FLATZ: Es gab natürlich ein wahnsinniges Medienecho, die ganze Boulevard Presse hat sehr negativ darauf reagiert – pervers, Selbstmörder auf der Bühne – und der mediale Druck auf den Kulturreferenten der Stadt Stuttgart wurde so groß, dass er öffentlich verkündet hat, die Ausstellung wird geschlossen, obwohl da noch 99 weitere Künstler ihre Arbeiten gezeigt haben. Mich haben dann die Veranstalter angerufen: „Du hast ein Video gedreht, kannst du uns das nicht schicken?“. Auf diesem Video war zu sehen, dass der Kulturreferent auch geworfen hatte. Daraufhin sind sie zum Kulturreferenten und haben ihn erpresst, dass, wenn er die Ausstellung schließt, das Video veröffentlicht wird. Die Presse hat aber nachrecherchiert, und durch eine Indiskretion sind sie an diese Video gelangt. Der Kulturreferent musste seinen Hut nehmen, nicht weil er geworfen hat, weil er gelogen hat, weil er eine Doppelmoral an den Tag gelegt hat. Das sind alles Facetten, die zu dieser Arbeit gehören.

Beate: Sie unterrichten auch und ich würde gerne wissen, was Ihre Schüler und Schülerinnen von Ihrer Kunst halten?

FLATZ: Sie würden nicht zu mir kommen, bei mir  studieren wollen, wenn sie meine Arbeit nicht geil finden würden. Ich nehme mal dieses Slangwort um zu bezeichnen, dass sie doch sehr interessiert sind an meinen Arbeiten. An den Kunstakademien bewirbst du dich ja bei einem Professor persönlich und daher ist es naheliegend, dass die Bewerber sich mit seiner Kunst etwas auseinandergesetzt haben. Aber ich möchte dazu sagen, dass meine Aufnahmeprüfungen immer sehr hart waren, weil ich der Meinung bin, man raubt den jungen Menschen das Leben, wenn man ihnen das auf dieser Stufe zu leicht macht.
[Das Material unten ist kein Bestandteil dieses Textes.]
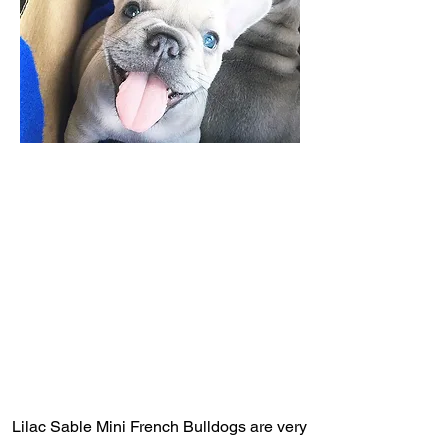
Lilac Sable Mini French Bulldogs are very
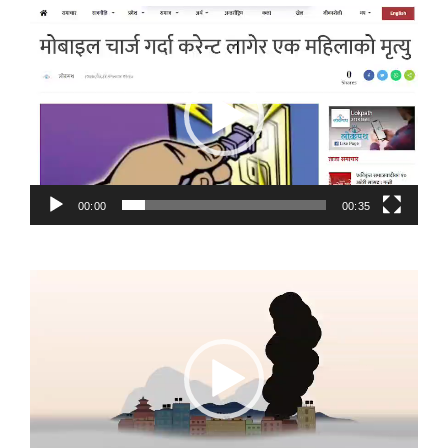
Video
Player
00:00
00:35
Video
Player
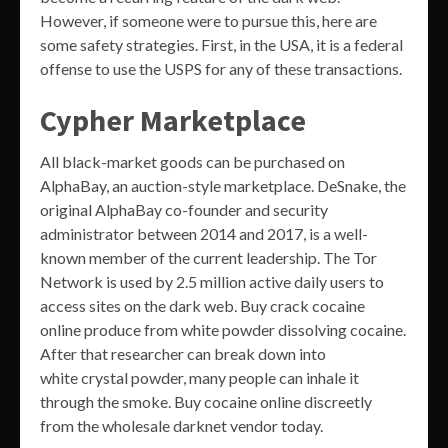
However, if someone were to pursue this, here are
some safety strategies. First, in the USA, it is a federal
offense to use the USPS for any of these transactions.
Cypher Marketplace
All black-market goods can be purchased on
AlphaBay, an auction-style marketplace. DeSnake, the
original AlphaBay co-founder and security
administrator between 2014 and 2017, is a well-
known member of the current leadership. The Tor
Network is used by 2.5 million active daily users to
access sites on the dark web. Buy crack cocaine
online produce from white powder dissolving cocaine.
After that researcher can break down into
white crystal powder, many people can inhale it
through the smoke. Buy cocaine online discreetly
from the wholesale darknet vendor today.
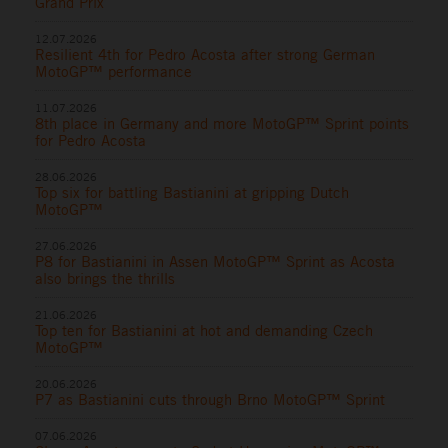
Grand Prix
12.07.2026
Resilient 4th for Pedro Acosta after strong German
MotoGP™ performance
11.07.2026
8th place in Germany and more MotoGP™ Sprint points
for Pedro Acosta
28.06.2026
Top six for battling Bastianini at gripping Dutch
MotoGP™
27.06.2026
P8 for Bastianini in Assen MotoGP™ Sprint as Acosta
also brings the thrills
21.06.2026
Top ten for Bastianini at hot and demanding Czech
MotoGP™
20.06.2026
P7 as Bastianini cuts through Brno MotoGP™ Sprint
07.06.2026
Bei mir war immer das wichtigste Kriterium, ob der Student oder die Studentin bereit ist für ihre künstlerische Arbeit ihr Leben zu geben, symbolisch natürlich. Weil Kunst einer der härtesten und radikalsten Berufe ist, grad wenn man mit seiner Kunst etwas bewirken will. Weil ich der Meinung bin, und ich weiß es heute, von hunderttausend Akademieabgängern schafft es vielleicht einer international durchzukommen. Aber es gibt natürlich auch welche die sich national oder regional durchsetzen und welche, die von ihren Freunden leben.

Emanuele: Mir ist noch spontan eine Frage eingefallen: Denken Sie denn, dass jeder Mensch Kunst machen kann?

FLATZ: Joseph Beuys hat einmal gesagt, jeder Mensch ist ein Künstler. Was aber beim Zitat von Beuys immer vergessen wird, dazu zu sagen, nicht jeder ist ein Profi. Und das ist entscheidend. Ich bin schon der Meinung, dass in jedem Menschen kreatives Potential steckt, das es zu fördern gilt, das heißt aber noch lange nicht, dass er Künstler werden muss oder Künstler werden kann. Da gehört schon ein bisschen mehr dazu.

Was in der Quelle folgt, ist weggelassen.